Hierarchical Assembly of MnO2 Nanosheet on CuCo2O4 Nanoflake over Fabric Scaffold for Symmetric Supercapacitor

• Published in: ACS applied nano materials Vol. 4; no. 2; pp. 1420 - 1433
• Main Authors: Chanda, Kausik, Maiti, Soumen, Sarkar, Samrat, Bairi, Partha, Thakur, Subhasish, Sardar, Kausik, Besra, Nripen, Das, Nirmalya Sankar, Chattopadhyay, Kalyan Kumar
• Format: Journal Article
• Language: English
• Published: American Chemical Society 26.02.2021
• Subjects: galvanostatic charge−discharge; spinel cobaltite; cyclic voltammetry; heterostructure; redox reaction
• ISSN: 2574-0970; 2574-0970
• DOI: 10.1021/acsanm.0c02958

The soaring fidelity of spinel cobaltite system in electrochemistry presents its candidature as an electrode material for high-performance energy storage system and next generation portable devices. In this work, geometrically intricate heterostructure comprising CuCo2O4 and MnO2 is realized on flexible carbon fabric to utilize as an electrode material. Facile hydrothermal technique was adopted to synthesize mesoporous spinel copper cobaltite on fabric substrate which further acts as scaffold for the growth of MnO2 hierarchy. Distinctive hierarchical designing of the hybrid capitalizes the combined effects from large specific capacitance of the shape-controlled nanoforms and good electrical conductivity of the carbon fabric platform. Optimized hybrid sample with maximum porosity in it and high surface area offered specific capacitance of 1458 F/g at 0.5 A/g with stable rate capability. Cycle stability analysis of the electrode suggests 93% retention of its initial capacitance value even after 5000 long cycles. Electrochemical performance delivered by the synthesized hybrid is far better compared to pristine samples.
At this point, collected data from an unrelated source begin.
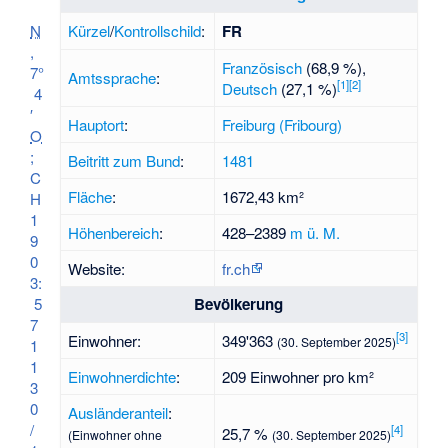
Kürzel
/
Kontrollschild
:
FR
N
,
Französisch
(68,9 %),
7°
Amtssprache
:
[
1
]
[
2
]
Deutsch
(27,1 %)
4
′
Hauptort
:
Freiburg (Fribourg)
O
;
Beitritt zum Bund
:
1481
C
Fläche
:
1672,43 km²
H
1
Höhenbereich
:
428–
2389
m ü. M.
9
0
Website:
fr.ch
3:
Bevölkerung
5
7
[
3
]
Einwohner:
349'363
(30. September 2025)
1
1
Einwohnerdichte
:
209 Einwohner pro km²
3
0
Ausländeranteil
:
/
[
4
]
25,7 %
(Einwohner ohne
(30. September 2025)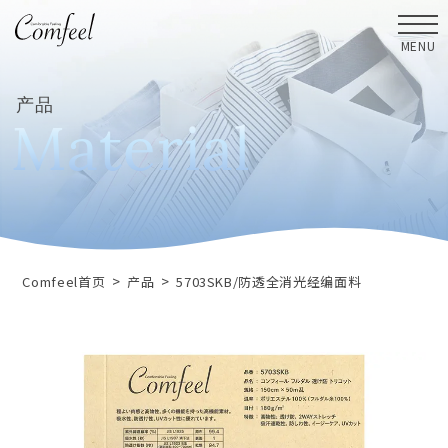
MENU
产品
M
a
t
e
r
i
a
l
>
>
Comfeel首页
产品
5703SKB/防透全消光经编面料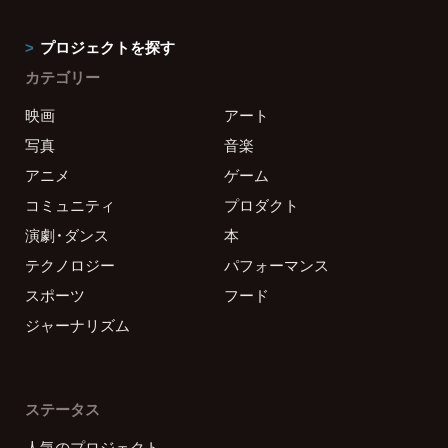
プロジェクトを探す
カテゴリー
映画
アート
写真
音楽
アニメ
ゲーム
コミュニティ
プロダクト
演劇・ダンス
本
テクノロジー
パフォーマンス
スポーツ
フード
ジャーナリズム
ステータス
人気のプロジェクト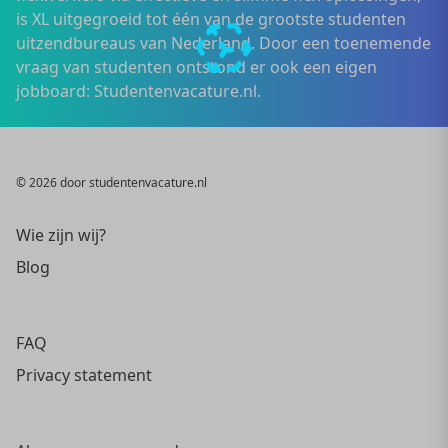
is XL uitgegroeid tot één van de grootste studenten
uitzendbureaus van Nederland. Door een toenemende
vraag van studenten ontstond er ook een eigen
jobboard: Studentenvacature.nl.
© 2026 door studentenvacature.nl
Wie zijn wij?
Blog
FAQ
Privacy statement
Observed differences in electrochemical behavior among the synthesized nanoforms were elucidated on the basis of geometry–porosity–property relationship. Flexible symmetric solid-state supercapacitor was devised with the optimized hybrid which attains a high gravimetric capacitance of 181.3 F/g. Additionally, the device offers a high energy density of 64.1 Wh/kg at a power density of 1.5 kW/kg corresponding to a current density of 2.8 A/g and displayed high cycle stability. Such electrochemical results reveal the impact of amalgamation of low dimensional nanoform in a geometrically intricate hybrid and nanostructure morphology controlling device performance maximization and thereby providing a pathway for rational development of noble electrode materials.